Extent of Disclosure Index (0-10)

What corporate body provides legally sufficient approval for the transaction?
0=CEO or managing director alone; 1=shareholders or board of directors vote and Mr. James can vote; 2=board of directors votes and Mr. James cannot vote; 3 = shareholders vote and Mr. James cannot vote

Immediate disclosure to the public and/or shareholders
0=none; 1=disclosure on the transaction only; 2=disclosure on the transaction and Mr. James' conflict of interest

Disclosures in published periodic filings
0=none; 1=disclosure on the transaction only; 2=disclosure on the transaction and Mr. James' conflict of interest

Disclosures by Mr.

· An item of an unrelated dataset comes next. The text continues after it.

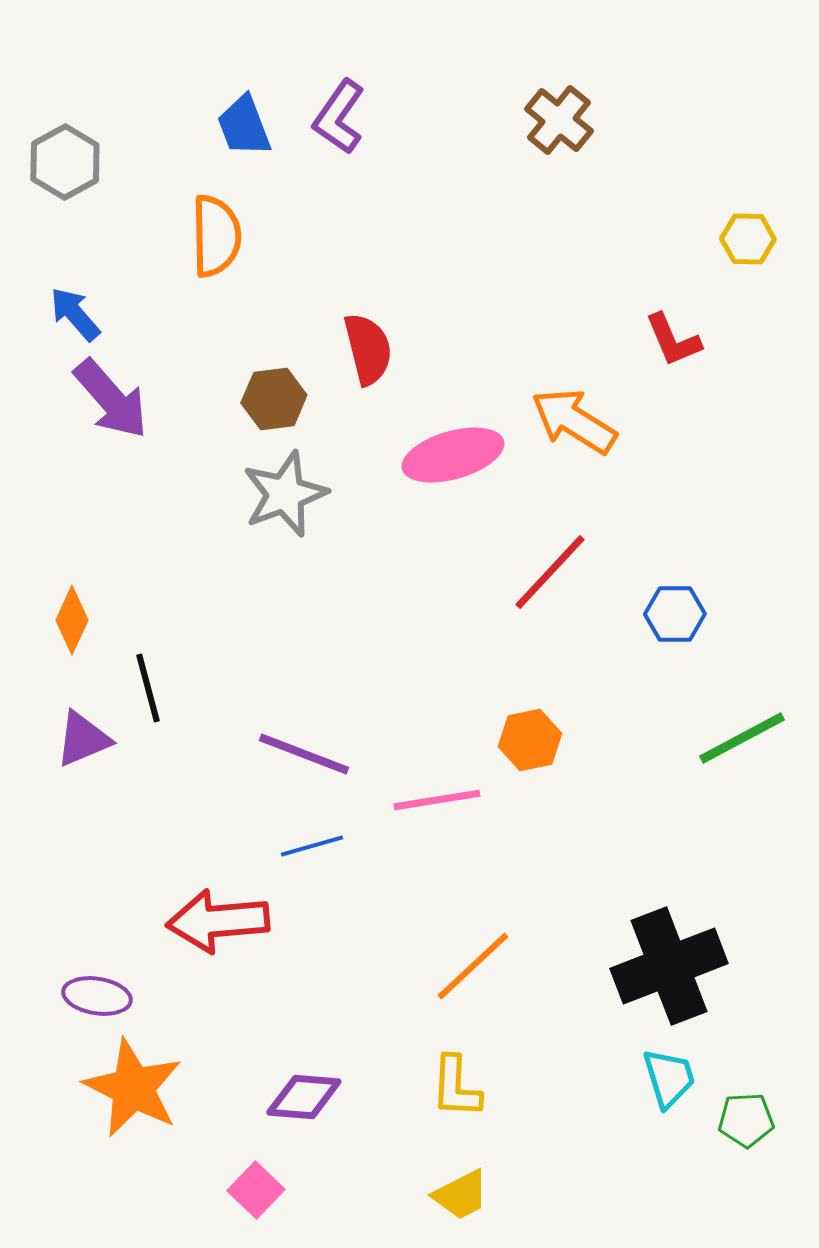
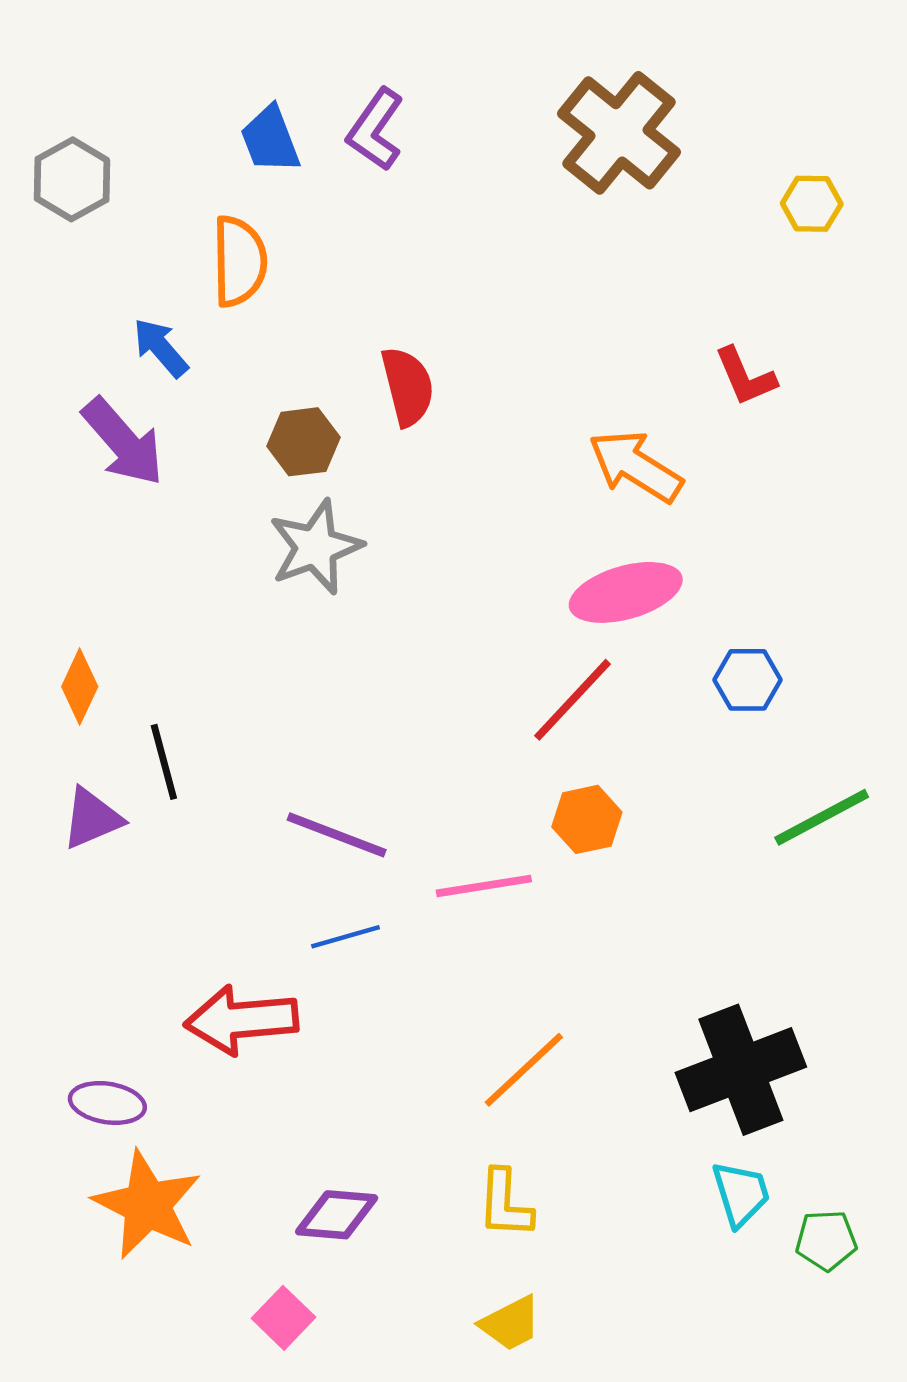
brown cross: (559, 120) -> (619, 133), size x1.6
yellow hexagon: (748, 239) -> (812, 204), moved
blue arrow: (75, 314) -> (161, 348), moved
pink ellipse: (453, 455) -> (626, 592), moved
red line: (550, 572) -> (573, 700), moved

James to board of directors
0=none; 1=existence of a conflict without any specifics; 2= full disclosure of all material facts

Director Liability Index (0-10)

Shareholder plaintiff’s ability to hold Mr. James liable for damage the Buyer-Seller transaction causes to the company
0= Mr. James is not liable or liable only if he acted fraudulently or in bad faith; 1= Mr. James is liable if he influenced the approval or was negligent; 2= Mr. James is liable if the transaction was unfair, oppressive or prejudicial to minority shareholders

Shareholder plaintiff’s ability to hold the approving body (the CEO or board of directors) liable for for damage to the company
0=members of the approving body are either not liable or liable only if they acted fraudulently or in bad faith; 1=liable for negligence in the approval of the transaction; 2=liable if the transaction is unfair, oppressive, or prejudicial to minority shareholders

Whether a court can void the transaction upon a successful claim by a shareholder plaintiff
0=rescission is unavailable or available only in case of Seller's fraud or bad faith; 1=available when the transaction is oppressive or prejudicial to minority shareholders; 2=available when the transaction is unfair or entails a conflict of interest

Shareholder plaintiffs’ ability to sue directly or derivatively for damage the transaction causes to the company
0=not available; 1=direct or derivative suit available for shareholders holding 10% of share capital or less

Shareholder Suits Index (0-10)

Documents available to the plaintiff from the defendant and witnesses during trail
Score 1 each for (1) information that the defendant has indicated he intends to rely on for his defense; (2) information that directly proves specific facts in the plaintiff’s claim; (3) any information that is relevant to the subject matter of the claim; and (4) any information that may lead to the discovery of relevant information.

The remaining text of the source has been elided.